I imagine readers’ completely reasonable response: “but they exist now; I can go to the movies today or go hike in the mountains.” Yes, true. But what is the “you”? It is a construct, as I just noted, one you rely upon, believe in, have turned into a noun even though it’s not. The self is a verb. It’s always in motion. The noun-ness of the “you” is a lie, a fake, a fabrication. We need such beliefs to prevent insanity. Annihilation anxiety likely resides in the core of all of us, and we unconsciously create constructs, like “self” or “other” or even “movie,” to prevent us from feeling overwhelmed. But they are all illusions, even delusions like the Buddhists think.
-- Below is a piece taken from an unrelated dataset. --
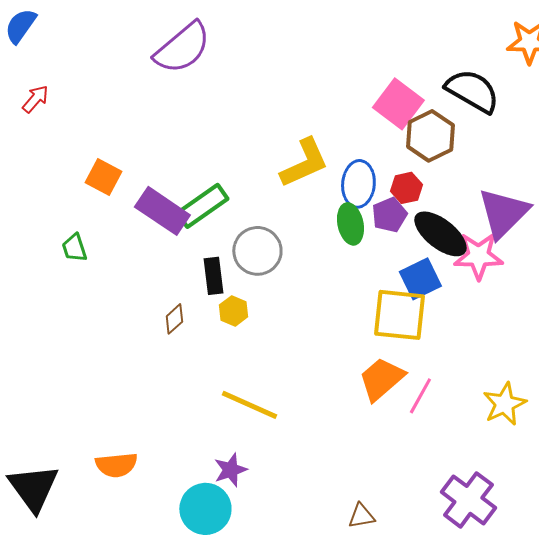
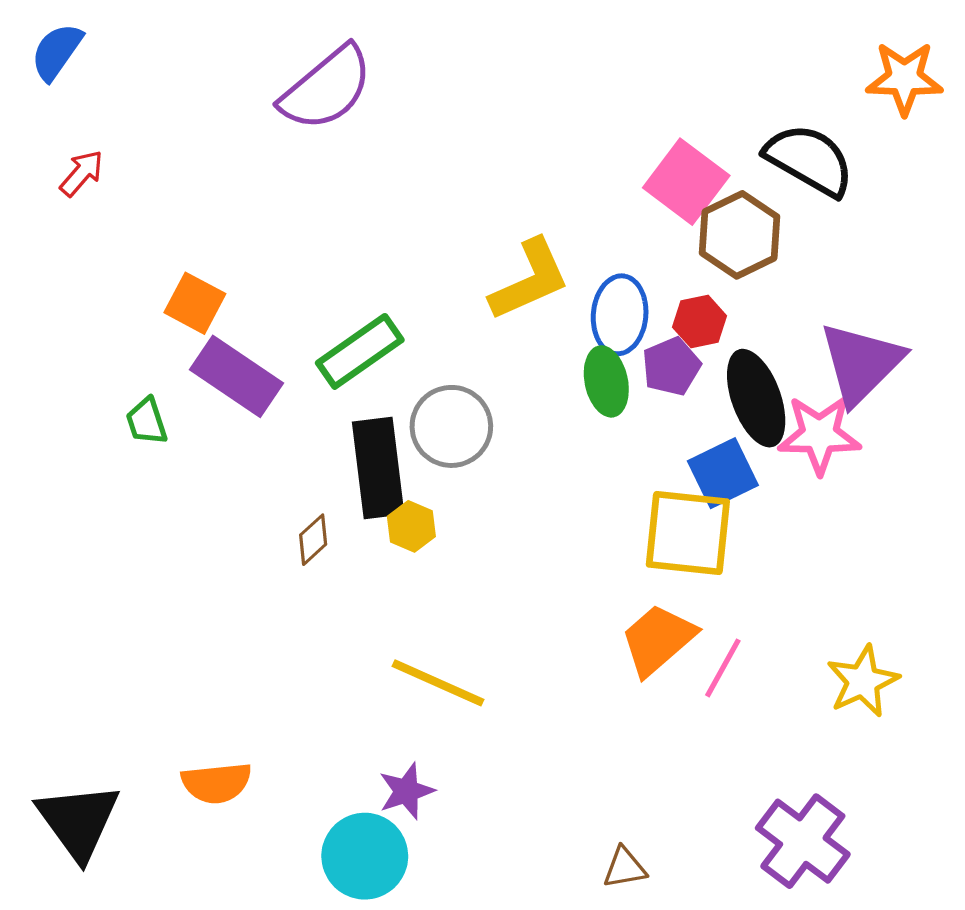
purple rectangle: (162, 211) -> (237, 376), moved
black ellipse: (440, 234) -> (756, 398), turned 32
black rectangle: (213, 276) -> (378, 468), size x1.6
Returning to the theme of this blog, the Eastern philosophies also advise viewing the self as a mirror requiring continual polishing. The more dust you clear from your mirror, the more you cease to exist (as a self) and, therefore, the more you simply experience life in the present. Here, again, form (self) turns into emptiness (experience). Activities like meditation, which helps polish the mirror, and depth psychotherapy, which explores our internal constructs of self and other, work hand-in-hand. While meditation can sometimes polish the mirror all by itself, most persons struggle with troubling internal schemas. Perhaps the most common one is the internal critic, harshly analyzing and reviewing one’s life in negative terms. Another less common but equally problematic is the grandiose, idealized self, coping with the interpersonal world through an attitude of superiority. Effective depth psychotherapy brings these structures of the mental world into the interpersonal relationship with the psychotherapist, allowing for discovery of causation (usually trauma) and for alteration (through understanding and practice). In this way, Eastern practices like meditation or mindfulness bring forth presence, living in the moment, and Western practices, like depth psychotherapy, dismantle well-worn, concretized and oft-painful and self-destructive internal schemas.
I truly hope you enjoy your day, and strive to take it in each unique moment, even as it unfolds within the field of nothingness.
Derrida, J. (1978). Writing and difference. London: Routledge.
Nietzsche, F. (1996/1878). Human, All Too Human. University of Nebraska Press.